A redução da participação na renda nacional, com a contenção no consumismo, e a intranqüilidade quanto ao emprego, poupança, saúde e previdência levam-na a se sentir espoliada e, eventualmente, à dúvida sobre a democracia na garantia de sua qualidade de vida. Tudo mais grave quando àqueles percalços se soma a insegurança decorrente da violência mal contida pelo Estado democrático. Vale lembrar, a respeito, um caso dramático do século 20, embora não o único de natureza similar: a Alemanha democrática dos 1920 tinha classe média grande e preparada, mas suas adversidades a empobreceram (ela e o operariado próximo dela) e a sujeitaram à violência; desencantada, ajudou a ascensão constitucional do nazismo, de que foi apoio.
Mesmo sob circunstâncias bem menos graves, democracia representativa clássica e divergências graves de concepções político-ideológicas no tocante aos problemas sociais e econômicos cedo ou tarde acabam gerando conflitos, nos quais a classe média exerce influência. No complicado cenário brasileiro não são impensáveis, portanto, as elaborações instituídas sob o ritual da democracia, de discutível fidelidade à ortodoxia democrática, nas quais o Estado avulta como ator tutelar, provedor de proteção e benesses. Tudo ao estilo da "democracia" messiânico-salvacionista plebiscitada (ou referendada...) de Luiz Napoleão -ou, mais perto no tempo e na geografia, de Chávez-, com a benção engajada de parte da classe média e do operariado incluído.
A burguesia (capital), em geral cooptada pelo apoio do Estado cartorial nacional-desenvolvimentista cujo custo é debitado ao povo (inflação, preços/tarifas maiores) e à grande massa amorfa, fica indiferente ou favorável porque esperançosa no sebastianismo assistencialista.
O risco existe, por ora pequeno, mas não nulo.

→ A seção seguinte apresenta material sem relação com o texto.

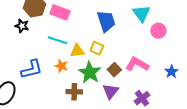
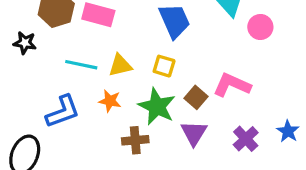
black star: (22, 26) -> (25, 43), moved
cyan line: (57, 40) -> (81, 65), moved
yellow triangle: (77, 51) -> (120, 65), moved
blue star: (171, 72) -> (288, 131), moved

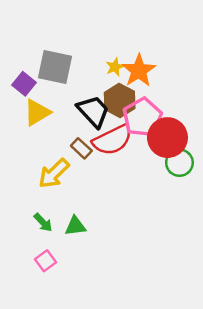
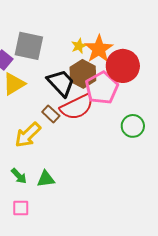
red circle: (167, 138) -> (123, 66), moved
pink square: (45, 261) -> (21, 208), turned 36

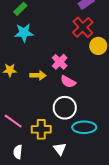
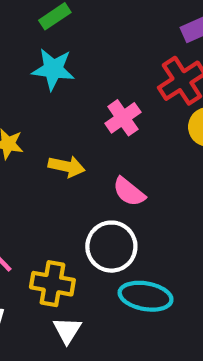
pink cross: (60, 62) -> (123, 118), moved
white triangle: (60, 149) -> (67, 330), moved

A classe média, que vocifera democracia, mas é fã do estatismo provedor e protetor, estará à mão para lotar prazerosamente o serviço público da democracia jacobina...

Mario Cesar Flores, 73, é almirante-de-esquadra reformado. Foi secretário de Assuntos Estratégicos da Presidência da República (governo Itamar Franco) e ministro da Marinha (governo Collor).